Episode Thirteen: No Host
In: Robin Duke (from SCTV), Tim Kazurinsky, and Tony Rosato, featured players Laurie Metcalf and Emily Prager (who doesn't appear on the show.)
Chevy Chase shows up in cold open, sees old props, finds Mr. Bill in trash can - reminisce about old show, Chevy falls
Christian: A stark reminder of the talent gap between the old cast and the new.
Scot: Ebersol refused to take over unless Lorne blessed the effort and helped restore ties to the original cast - Yes, the writers might have sucked all season but the cast also wasn't near good enough to turn chicken excrement into salad.
"I Married a Monkey:" Kazurinsky lives with monkey in soap opera - monkey gives him the cold shoulder - baby monkey doesn't comply, monkey boyfriend calls on phone, hangs up
Christian: Incredibly ballsy sketch for the second one of Kazurinsky's career - monkey is funnier than Charles Rocket.
Scot: All credit to Tim. Like, can you imagine Jimmy Fallon in this? He'd be breaking the entire sketch.
Bill Cosby (Murphy) makes children drink beer, pours it in their hands
Christian: Horrifically prescient.
Scot: Animals and kids back-to-back, like some kind of dare to show SNL still is live and unpredictable.
Rosato as Italian father on Kazurinsky's wedding day
Christian: One-man show premised entirely on Rosato's accent. So long.
Scot: Holy cow, so, so long.
Piscopo for the school of cue card reading - obvious he is reading cue cards
Christian: Dumb and funny.
Scot: Good commercial; so simple yet so much better than the rest of the season's offerings.
Al Franken shreds Jean Doumanian on Weekend Update
Christian: Sure, Franken is an asshole, but boy I needed this. "The show is going to be a little better. No English speaking person could do a worse job than Jean."
Scot: Ebersol was 100% fine with Franken's shots at him. Franken called Ebersol the "First person to steal credit for the success of SNL." Man, that's an old wound resurfaced.
Dillon Doesn't even wave at goodnights, while Gail revives her Irene Cara bit. After this show, they are both gone.

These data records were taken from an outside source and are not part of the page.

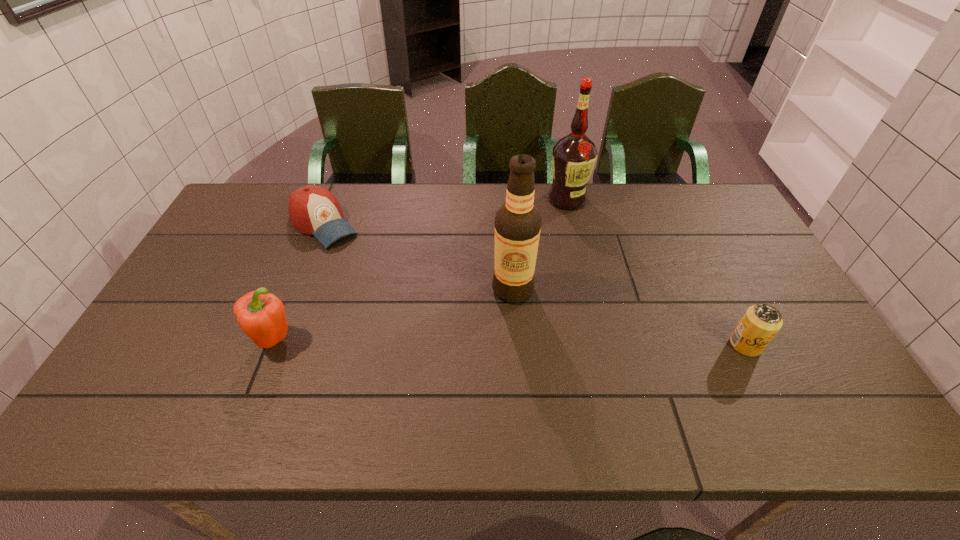 At what (x,y) coordinates should I click in order to perform the action: click on object positioned at the right edge. Please return your answer as a coordinate pair (x, y). This screenshot has width=960, height=540. Looking at the image, I should click on (761, 322).

The height and width of the screenshot is (540, 960). In the image, there is a desktop. Find the location of `vacant area at the far edge`. vacant area at the far edge is located at coordinates (406, 222).

In the image, there is a desktop. Where is `free space at the near edge`? The image size is (960, 540). free space at the near edge is located at coordinates (333, 391).

You are a GUI agent. You are given a task and a screenshot of the screen. Output one action in this format:
    pyautogui.click(x=<x>, y=<y>)
    Task: Click on the vacant space at the right edge of the desktop
    The image size is (960, 540).
    Given the screenshot: What is the action you would take?
    pyautogui.click(x=714, y=248)

Find the location of a particular element. vacant space at the far left corner of the desktop is located at coordinates (266, 222).

Locate an element on the screen. free space between the baseball cap and the pepper is located at coordinates (299, 282).

I want to click on free space between the baseball cap and the pepper, so click(x=299, y=282).

Where is `vacant area that lies between the pepper and the beer can`? vacant area that lies between the pepper and the beer can is located at coordinates (510, 342).

Where is `vacant space that is in between the pepper and the baseball cap`? This screenshot has height=540, width=960. vacant space that is in between the pepper and the baseball cap is located at coordinates (299, 282).

Locate an element on the screen. vacant point located between the second object from right to left and the third object from left to right is located at coordinates (540, 244). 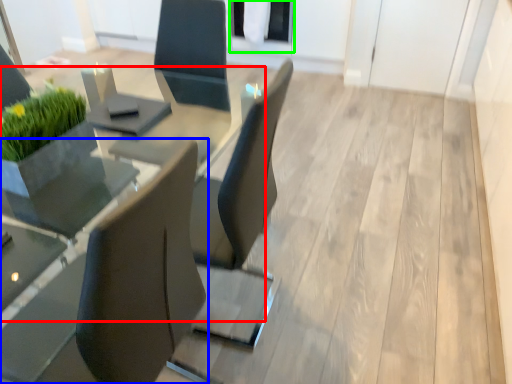 Question: Which object is positioned closest to round table (highlighted by a red box)? Select from chair (highlighted by a blue box) and glass door (highlighted by a green box).

Choices:
 (A) chair
 (B) glass door

Answer: (A) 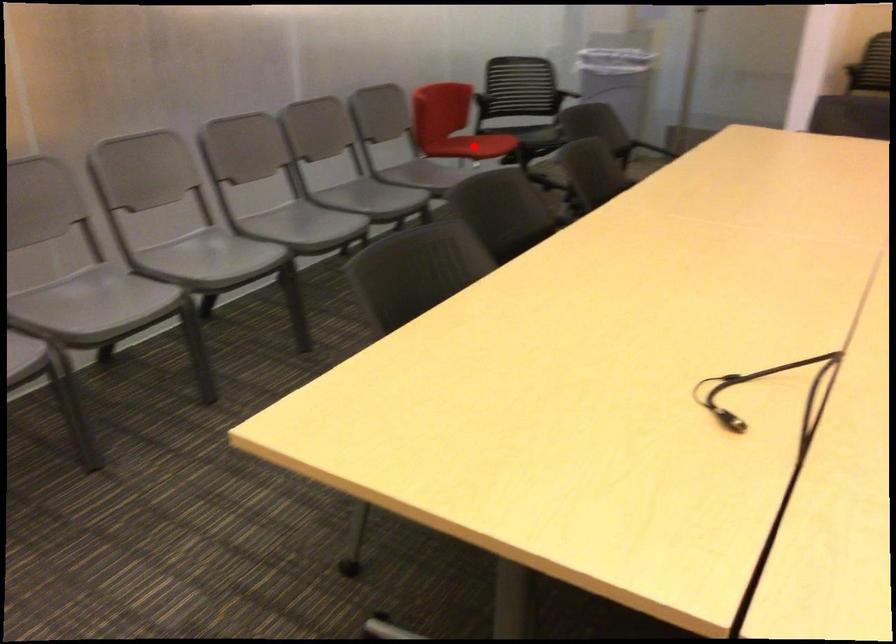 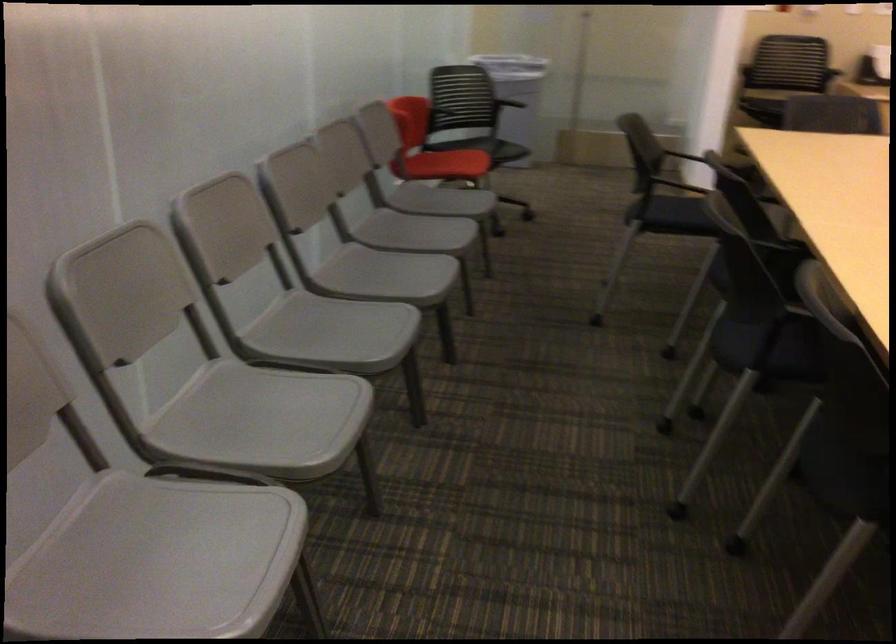 In the second image, find the point that corresponds to the highlighted location in the first image.

(446, 164)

By the way, I make the mistake of starting to read that Rolling Stone ranking of all SNL cast members. Charles Rocket *not* finishing dead last is all you need to know about the quality of the list.
I'm beginning to think the greatest accomplishment of Season 6 (Eddie was going to succeed no matter what) was that Brandon Tartikoff (who would engineer the greatest turnaround in network TV history) survived the worst hiring decision of his career without so much as a scratch.